DATA SHOWN —
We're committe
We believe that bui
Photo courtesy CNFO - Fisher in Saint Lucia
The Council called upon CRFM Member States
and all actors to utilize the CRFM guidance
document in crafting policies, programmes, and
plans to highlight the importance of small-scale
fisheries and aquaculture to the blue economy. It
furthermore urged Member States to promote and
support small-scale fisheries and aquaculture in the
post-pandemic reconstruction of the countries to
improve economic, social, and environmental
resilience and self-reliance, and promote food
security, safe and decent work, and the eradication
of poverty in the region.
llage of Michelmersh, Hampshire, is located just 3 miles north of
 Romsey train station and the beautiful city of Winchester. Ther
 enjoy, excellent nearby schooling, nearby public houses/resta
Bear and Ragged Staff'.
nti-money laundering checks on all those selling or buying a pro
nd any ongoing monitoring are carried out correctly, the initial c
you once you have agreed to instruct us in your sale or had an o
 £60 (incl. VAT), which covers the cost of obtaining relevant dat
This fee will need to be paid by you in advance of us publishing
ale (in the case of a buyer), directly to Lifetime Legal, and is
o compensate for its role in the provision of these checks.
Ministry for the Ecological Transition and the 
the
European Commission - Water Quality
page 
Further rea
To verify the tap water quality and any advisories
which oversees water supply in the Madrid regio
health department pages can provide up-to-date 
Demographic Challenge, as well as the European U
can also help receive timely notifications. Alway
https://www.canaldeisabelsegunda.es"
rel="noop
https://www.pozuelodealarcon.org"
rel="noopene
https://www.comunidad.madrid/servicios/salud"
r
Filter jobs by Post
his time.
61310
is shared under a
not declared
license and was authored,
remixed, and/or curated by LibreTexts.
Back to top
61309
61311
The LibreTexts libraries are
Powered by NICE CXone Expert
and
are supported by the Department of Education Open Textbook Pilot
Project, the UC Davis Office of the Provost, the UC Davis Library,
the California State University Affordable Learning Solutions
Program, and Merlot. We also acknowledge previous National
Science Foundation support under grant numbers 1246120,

WHAT TO WORK ON — Go through the listing above and list every line that has the word "small".

RESULT OF THIS TASK —
plans to highlight the importance of small-scale
support small-scale fisheries and aquaculture in the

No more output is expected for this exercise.